### Task brief
What is needed is an exact copy of the lines from the start of the records below through the line with "もそのまま入れる事も出来ます。", without the pictures.

### Records provided
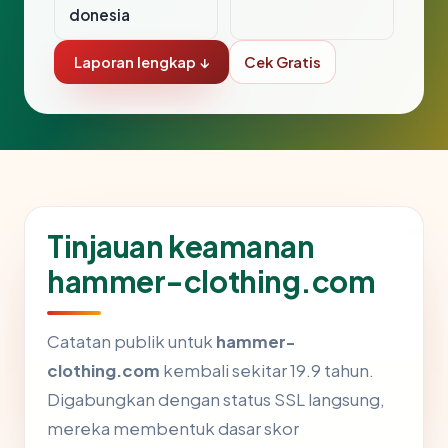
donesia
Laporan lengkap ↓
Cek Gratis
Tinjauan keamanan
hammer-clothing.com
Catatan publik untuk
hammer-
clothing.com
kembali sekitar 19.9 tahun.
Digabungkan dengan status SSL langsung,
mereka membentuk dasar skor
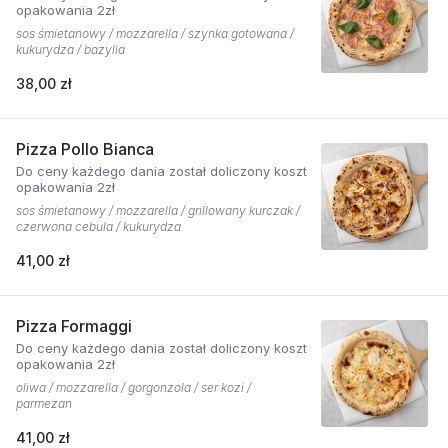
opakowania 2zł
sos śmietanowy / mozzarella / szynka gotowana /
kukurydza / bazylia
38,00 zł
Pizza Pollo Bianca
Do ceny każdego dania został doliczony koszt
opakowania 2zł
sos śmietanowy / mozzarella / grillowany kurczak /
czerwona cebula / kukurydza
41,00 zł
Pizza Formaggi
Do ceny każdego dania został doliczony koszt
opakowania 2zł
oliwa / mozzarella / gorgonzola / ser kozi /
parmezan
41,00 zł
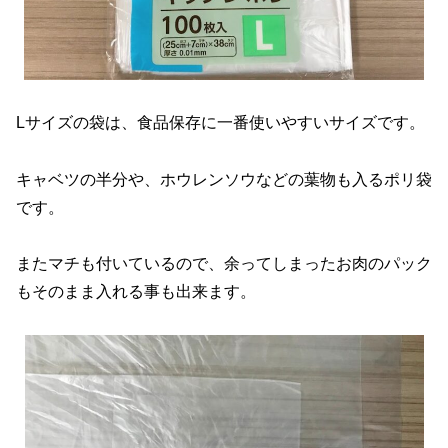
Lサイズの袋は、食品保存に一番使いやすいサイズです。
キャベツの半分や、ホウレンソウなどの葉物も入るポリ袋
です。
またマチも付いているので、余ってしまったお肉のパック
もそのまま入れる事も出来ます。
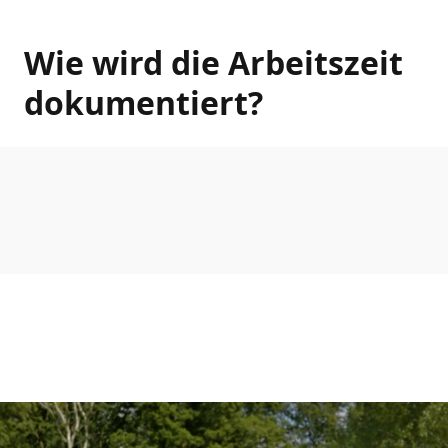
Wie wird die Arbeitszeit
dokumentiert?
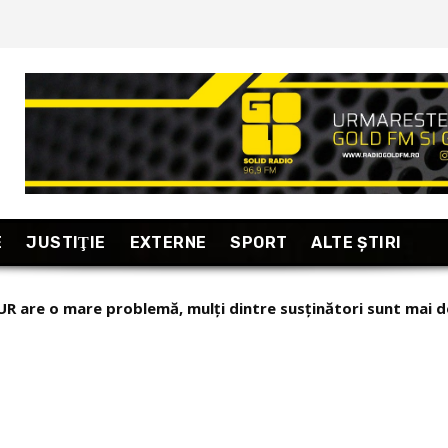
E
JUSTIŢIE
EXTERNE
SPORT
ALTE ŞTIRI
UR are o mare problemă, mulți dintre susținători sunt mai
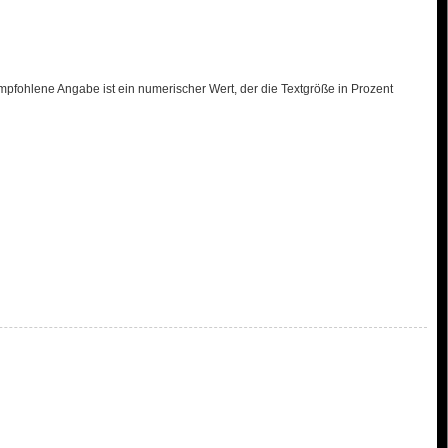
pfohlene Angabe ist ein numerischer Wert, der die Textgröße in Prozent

### Solution
donesia
Laporan lengkap ↓
Cek Gratis
Tinjauan keamanan
hammer-clothing.com
Catatan publik untuk
hammer-
clothing.com
kembali sekitar 19.9 tahun.
Digabungkan dengan status SSL langsung,
mereka membentuk dasar skor
opakowania 2zł
sos śmietanowy / mozzarella / szynka gotowana /
kukurydza / bazylia
38,00 zł
Pizza Pollo Bianca
Do ceny każdego dania został doliczony koszt
opakowania 2zł
sos śmietanowy / mozzarella / grillowany kurczak /
czerwona cebula / kukurydza
41,00 zł
Pizza Formaggi
Do ceny każdego dania został doliczony koszt
opakowania 2zł
oliwa / mozzarella / gorgonzola / ser kozi /
parmezan
41,00 zł
Lサイズの袋は、食品保存に一番使いやすいサイズです。
キャベツの半分や、ホウレンソウなどの葉物も入るポリ袋
です。
またマチも付いているので、余ってしまったお肉のパック
もそのまま入れる事も出来ます。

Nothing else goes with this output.